Protein Secondary Structure Prediction
Due date: Mon 24th Feb, before midnight
In this assignment, we will use the word embeddings for ngrams (from assign1) to predict the secondary structure for each position in a protein sequence.
The http://www.cs.rpi.edu/~zaki/MLIB/assignments/train_SS.txt (training dataset) comprises 5365 protein sequences of length at most 700, along with the secondary structure (SS) label at each residue position. Each line in the file contains a protein sequence, followed by a space, followed by the label sequence (there is a one-to-one correspondence between an amino acid and the SS label).
Likewise the http://www.cs.rpi.edu/~zaki/MLIB/assignments/test_SS.txt (test dataset) comprises 514 sequences, along with the true labels, in the format. Obviously, during testing, you cannot look at the labels, but you can use the labels to assess how well your model performs.
The data is from the paper https://arxiv.org/pdf/1403.1347.pdf (Deep Supervised and Convolutional Generative Stochastic Network for Protein Secondary Structure Prediction). The training sequences are from the cullPDB server, and the testing are from the harder cb513 dataset.
The SS labels belong to an alphabet of size 8, denoting 8 different types of secondary structures, namely: 'L', 'B', 'E', 'G', 'I', 'H', 'S', 'T'. There correspond to 3-helix(G), 4-helix (H), 5-helix (I), residue in isolated beta-bridge (B), extended strand in beta-ladder (E), H-bonded turn (T), bend (S), and loop (L).
Your task is the implement approach IV, as described in http://www.cs.rpi.edu/~zaki/MLIB/lecture8.pdf.
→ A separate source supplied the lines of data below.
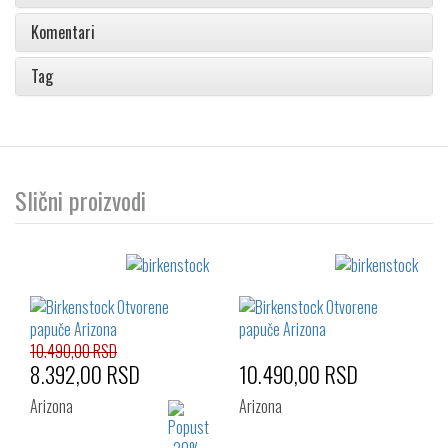
Komentari
Tag
Slični proizvodi
10.490,00 RSD
8.392,00 RSD
10.490,00 RSD
Arizona
Arizona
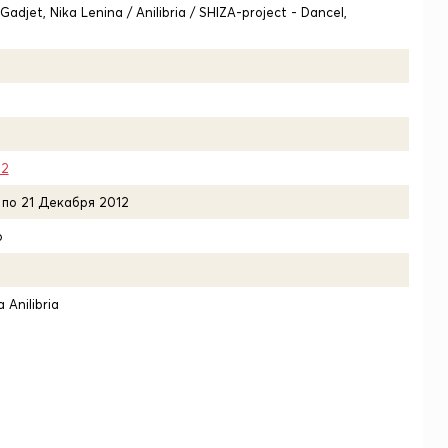
Gadjet, Nika Lenina / Anilibria / SHIZA-project - Dancel,
12
 по 21 Декабря 2012
о
Anilibria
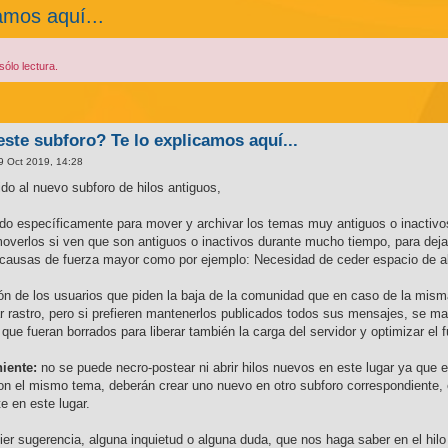
amos aquí...
ólo lectura.
este subforo? Te lo explicamos aquí...
9 Oct 2019, 14:28
o al nuevo subforo de hilos antiguos,
do específicamente para mover y archivar los temas muy antiguos o inactivo
erlos si ven que son antiguos o inactivos durante mucho tiempo, para dejarl
r causas de fuerza mayor como por ejemplo: Necesidad de ceder espacio de alm
ión de los usuarios que piden la baja de la comunidad que en caso de la mis
jar rastro, pero si prefieren mantenerlos publicados todos sus mensajes, se 
 que fueran borrados para liberar también la carga del servidor y optimizar el
iente:
no se puede necro-postear ni abrir hilos nuevos en este lugar ya que es
on el mismo tema, deberán crear uno nuevo en otro subforo correspondiente,
 en este lugar.
r sugerencia, alguna inquietud o alguna duda, que nos haga saber en el hilo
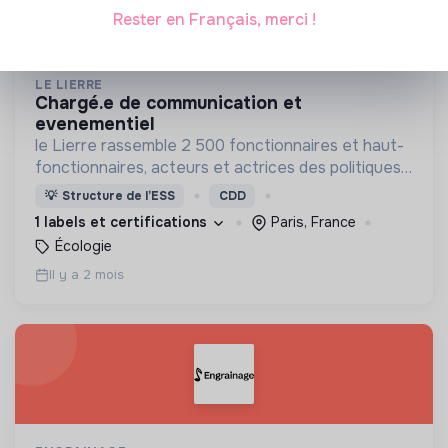
Rester en Français, merci !
LE LIERRE
chargé.e de communication et
evenementiel
le Lierre rassemble 2 500 fonctionnaires et haut-
fonctionnaires, acteurs et actrices des politiques
publiques, convaincu·e·s que l’action publique doit
💡
Structure de l’ESS
CDD
répondre aux urgences écologique et sociale.
1 labels et certifications
Paris, France
Écologie
Il y a 2 mois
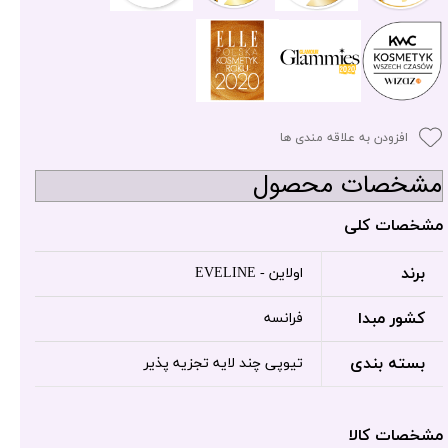
افزودن به علاقه مندی ها
مشخصات محصول
مشخصات کلی
برند
اولاین - EVELINE
کشور مبدا
فرانسه
بسته بندی
تیوپی چند لایه تجزیه پذیر
مشخصات کالا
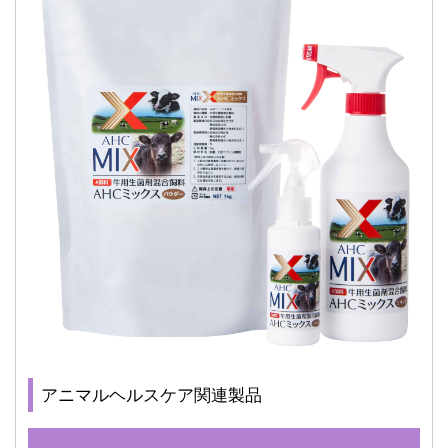
アニマルヘルスケア関連製品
That is, train the word2vec model with ngram size $n$ and embedding dimensionality $d$. Store the embeddings in a file as done in assign1. Next, define a context size $w$, and for each position $i$ in the input sequence extract the vector embedding for the ngram centered at position $i$. Next extract the embeddings for the $pm w$ ngrams surrounding the center ngram as the context embeddings.
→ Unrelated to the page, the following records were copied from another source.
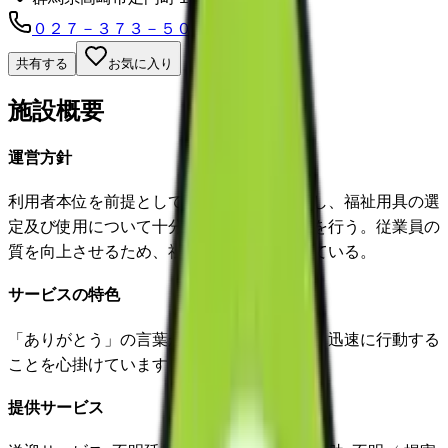
０２７－３７３－５０９５
共有する
お気に入り
施設概要
運営方針
利用者本位を前提として、自己決定を尊重し、福祉用具の選
定及び使用について十分な情報提供と説明を行う。従業員の
質を向上させるため、社員教育に力をいれている。
サービスの特色
「ありがとう」の言葉がいただけるように、迅速に行動する
ことを心掛けています。
提供サービス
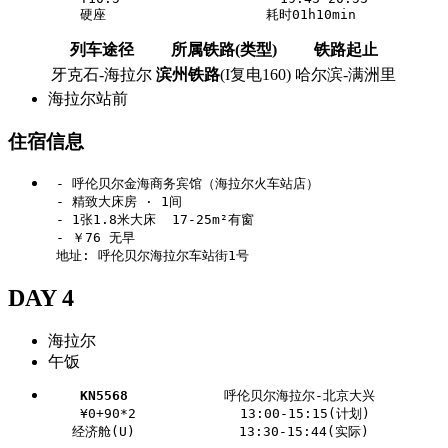
列车途径
所属铁路(类型)
铁路起止
牙克石-海拉尔
滨州铁路
(I复电160)
哈尔滨-满洲里
海拉尔站前
住宿信息
 - 呼伦贝尔金海商务宾馆（海拉尔火车站店）

 - 精致大床房 · 1间

 - 1张1.8米大床  17-25m²有窗

 - ￥76 无早

DAY 4
海拉尔
午饭
KN5568
            呼伦贝尔海拉尔-北京大兴

    ¥0+90*2             13:00-15:15(计划)
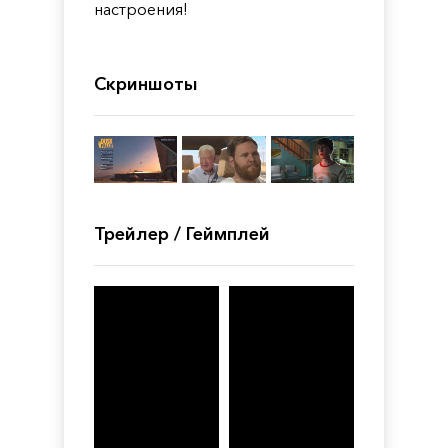
настроения!
Скриншоты
Трейлер / Геймплей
From the center word embeddings, say $v_i$ and the context word embeddings $v_j$ for \(j \in i \pm w\), create two types of representations: 1) add or average them to obtain a $d$ dimensional vector which will be used as input to an MLP that predicts the 8 types of labels. 2) concatenate the vectors to obtain a \(d \times (2w+1)\) dimensional input vector for an MLP.
Test various combinations of ngrams including $n=1,3,5$, and context windows $w=1,2,3,...$. Report the best prediction accuracy on the test set.
If you are feeling ambitious, then also include a comparison with an RNN or LSTM based model.
Submit your code via submitty as a python script or notebook, named assign2.py or assign2.ipynb.
You should include the various prediction accuracy values on the test data with various values of the parameters, and your best results.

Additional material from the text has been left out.